Molly Picon’s leading lady character, Ida, or Khaye Feygl, is the youngest of three sisters, and she has two brothers. Their mother has died, and Khaye has assumed the duties as well as the emotional pillar function as “mother and woman of the household.” But neither her siblings nor her father appreciate her devotion and sacrifice, which includes rearing the youngest child, her brother Archie, as well as maintaining every aspect of the home. The two older sisters are preoccupied much of the time with their own social life and romantic pursuits, and with finding husbands. When her sister Gertie’s “gentleman caller,” Sidney, invites her to spend a weekend with him at a country house he has rented with friends, Khaye, obviously suspicious of his motives, tries unsuccessfully to persuade the oldest sister, Selma, to accompany them as a chaperone. Intent on looking after Gertie’s welfare, Khaye insists that if necessary, she will herself go along with Gertie and Sidney. At that, the family mocks her, reminding her of the impossibility of her going to a weekend party with no fashionable clothes to wear, since she apparently has made do with their mother’s old clothes as part of her general selflessness and preoccupation with housework. “Oy, mame, what a bunch you left me to look after; but I’m not complaining!” Khaye exclaims, as that line—according to indications in the script—leads into her first rendition of the song Oyb s’iz geven gut. “I can look after my sister in these clothes, too; I’m not embarrassed by them,” she adds after singing the song, which is repeated before the end of the first act.
Khaye has developed romantic feelings for a man named Louis—identified in the cast list of the program booklet as a “modern cantor”—but he relates to her only as a brother or father. He urges her to realize that she deserves to have a personal life with some enjoyment and a future, and thus she would be even better able to help her family.

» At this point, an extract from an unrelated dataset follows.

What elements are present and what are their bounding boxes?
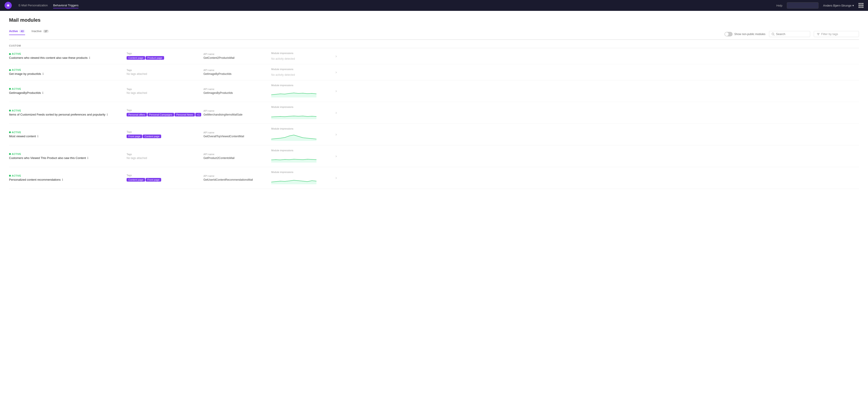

At one point, a friend counsels Khaye on how to ignite in Louis the response she seeks by exploiting some feminine wiles: “Show a bit of your shoulder, and of your leg—all men like that!” Meanwhile, Sidney reappears to tell Khaye that she is really the one he “loves,” not her sister Gertie. Khaye rejects him, but emboldened by her friend’s earlier advice, she employs a male jealousy routine by insinuating to Louis that in a moment of weakness something physical occurred between Sidney and herself. The scheme works, and Louis begins to take an interest in Khaye as an adult woman. He suggests that they leave together for a while, so that her family will realize how lost they are without her and all she does for them. That strategy works as well. Before long, she receives word from home that the household is falling apart and she must return to save it.
In the final act, Khaye returns home, now with Louis. The entire family welcomes them, having learned its lesson, and she assures them that a good future awaits all of them (including herself). At or toward the end of the show, Oyb s’iz geven gut is repeated, apparently as a finale. This show was first and foremost a vehicle for Molly Picon, providing her, observed a New York Times reviewer, “chance enough to sing, to dance, and to mimic Charlie Chaplin when she is not playing in the style of Mary Pickford.” Molly Picon wrote the lyrics to many of the other songs in the show as well, and she is listed in the program as the lyricist of the production. At least a few of its songs, however, appear to have lyrics by others, such as Hot Dogs, whose words were by Isidore Lillian.